Ornaments of the church

ORNAMENTS OF THE CHURCH, and MINISTERS THEREOF. This Rubric is well known as the "Ornaments Rubric." It will be considered under two heads, (1) the Vestments of the Minister, (2) the Ornaments of the Church.

(1.) This Rubric had no existence in 1549; but a direction in the Communion Service says that the Priest is to wear "a white albe plain, with a Vestment or Cope," and the assisting Priests or Deacons, "Albes with tunicles," or Dalmatics. At other Services in Parish Churches the ministers were to use a surplice and, in Cathedrals and Colleges, the hood of their degree. At a celebration a Bishop was to wear a Surplice or Albe, and a Cope or Vestment. In 1552 the Ornaments Rubric ran thus:—"The Minister, at the time of the Communion, and at all other times of his ministration, shall use neither Albe, Vestment, nor Cope; but, being Archbishop or Bishop, he shall have and wear a Rochet, and being Priest or Deacon, a Surplice only." In 1559 this Rubric was altered thus:—"The Minister….shall use such ornaments in the Church as were in use by authority of Parliament in the second year of Edward VI., according to the Act of Parliament set forth in the beginning of this book." This Act spoke of authorizing the Queen to ordain other ceremonies; but whether she did so or not, according to this Act, has been a matter of controversy. But in the "advertisements" of Archbishop Parker (1566), no other vestment than the Cope and Surplice is named. In 1662 the Rubric was altered into its present form.
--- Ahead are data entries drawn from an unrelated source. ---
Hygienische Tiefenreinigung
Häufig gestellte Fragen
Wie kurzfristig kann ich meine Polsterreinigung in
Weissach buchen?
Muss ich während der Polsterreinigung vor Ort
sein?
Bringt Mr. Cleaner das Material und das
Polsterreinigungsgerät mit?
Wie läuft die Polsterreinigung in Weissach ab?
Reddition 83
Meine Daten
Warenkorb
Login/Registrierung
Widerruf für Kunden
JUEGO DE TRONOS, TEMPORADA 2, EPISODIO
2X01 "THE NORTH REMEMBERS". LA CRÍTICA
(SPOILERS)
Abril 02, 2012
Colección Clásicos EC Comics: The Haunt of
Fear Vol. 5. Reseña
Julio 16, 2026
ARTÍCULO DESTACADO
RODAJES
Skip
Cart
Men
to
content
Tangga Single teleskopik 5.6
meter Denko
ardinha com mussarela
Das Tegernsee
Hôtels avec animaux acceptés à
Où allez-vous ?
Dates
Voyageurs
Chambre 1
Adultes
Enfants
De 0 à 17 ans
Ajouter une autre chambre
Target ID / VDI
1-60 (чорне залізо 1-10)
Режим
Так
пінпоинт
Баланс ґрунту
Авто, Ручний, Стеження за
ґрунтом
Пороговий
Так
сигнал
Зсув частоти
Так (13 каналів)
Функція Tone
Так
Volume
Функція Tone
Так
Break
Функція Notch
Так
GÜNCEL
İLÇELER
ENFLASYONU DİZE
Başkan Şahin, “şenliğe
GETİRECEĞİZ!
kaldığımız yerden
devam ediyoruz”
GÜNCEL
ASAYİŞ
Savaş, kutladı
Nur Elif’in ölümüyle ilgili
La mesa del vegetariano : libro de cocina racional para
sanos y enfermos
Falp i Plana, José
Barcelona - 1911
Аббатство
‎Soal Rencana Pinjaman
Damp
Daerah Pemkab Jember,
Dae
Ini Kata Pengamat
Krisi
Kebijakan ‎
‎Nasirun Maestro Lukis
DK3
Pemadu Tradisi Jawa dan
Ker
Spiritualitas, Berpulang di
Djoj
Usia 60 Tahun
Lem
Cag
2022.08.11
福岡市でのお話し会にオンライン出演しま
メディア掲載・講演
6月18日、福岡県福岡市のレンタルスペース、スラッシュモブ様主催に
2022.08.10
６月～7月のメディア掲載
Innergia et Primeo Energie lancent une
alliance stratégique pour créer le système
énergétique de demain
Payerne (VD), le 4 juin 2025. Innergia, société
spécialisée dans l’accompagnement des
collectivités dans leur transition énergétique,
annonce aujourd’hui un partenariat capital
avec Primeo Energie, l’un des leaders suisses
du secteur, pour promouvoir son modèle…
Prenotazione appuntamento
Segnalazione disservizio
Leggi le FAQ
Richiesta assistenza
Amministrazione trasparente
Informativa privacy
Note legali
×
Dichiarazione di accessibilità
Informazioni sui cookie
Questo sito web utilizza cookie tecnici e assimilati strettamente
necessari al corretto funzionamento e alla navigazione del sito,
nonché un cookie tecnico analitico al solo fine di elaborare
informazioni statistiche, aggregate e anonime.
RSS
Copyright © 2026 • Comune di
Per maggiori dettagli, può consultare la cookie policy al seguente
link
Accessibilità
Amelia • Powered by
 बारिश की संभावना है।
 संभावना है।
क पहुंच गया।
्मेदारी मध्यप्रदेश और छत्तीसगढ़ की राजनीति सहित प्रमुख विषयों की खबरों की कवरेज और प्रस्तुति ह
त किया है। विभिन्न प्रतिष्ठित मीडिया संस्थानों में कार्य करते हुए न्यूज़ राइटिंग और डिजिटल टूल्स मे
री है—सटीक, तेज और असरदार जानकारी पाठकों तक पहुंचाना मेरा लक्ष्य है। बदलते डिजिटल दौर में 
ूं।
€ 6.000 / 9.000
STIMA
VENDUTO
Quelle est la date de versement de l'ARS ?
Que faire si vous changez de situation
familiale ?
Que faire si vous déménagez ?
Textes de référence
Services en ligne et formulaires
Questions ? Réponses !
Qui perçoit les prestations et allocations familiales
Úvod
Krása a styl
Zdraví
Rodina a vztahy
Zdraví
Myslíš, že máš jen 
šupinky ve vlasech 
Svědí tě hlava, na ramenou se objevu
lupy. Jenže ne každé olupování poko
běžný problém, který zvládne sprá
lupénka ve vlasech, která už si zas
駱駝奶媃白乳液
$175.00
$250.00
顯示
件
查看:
As a matter of history, it seems unquestionable that, with a few exceptions, all vestments except the Surplice and Hood in Parish Churches, and Copes in some Cathedrals, were disused after 1564. Within the last 25 years, the use of the old vestments ordered in the first Prayer Book, and authorized by Parliament, has been revived on the authority of the Rubric of 1662. The Privy Council, however, has, rightly or wrongly, pronounced against the legality of the revival of the vestments named in the Rubric. (See Vestments.) (2.) The ornaments of the Church are discussed under the headings of AltarAltar Lights, &c. In Canons 80 to 84 among the things pertaining to the Church are enumerated (1) a great Bible and Prayer Book, (2) a Font of stone, (3) a "decent Communion Table covered in time of Divine Service with a carpet of silk or other decent stuff," (4) the "Ten Commandments to be set up" and "other chosen sentences written," (5) a Pulpit, (6) an Alms Chest.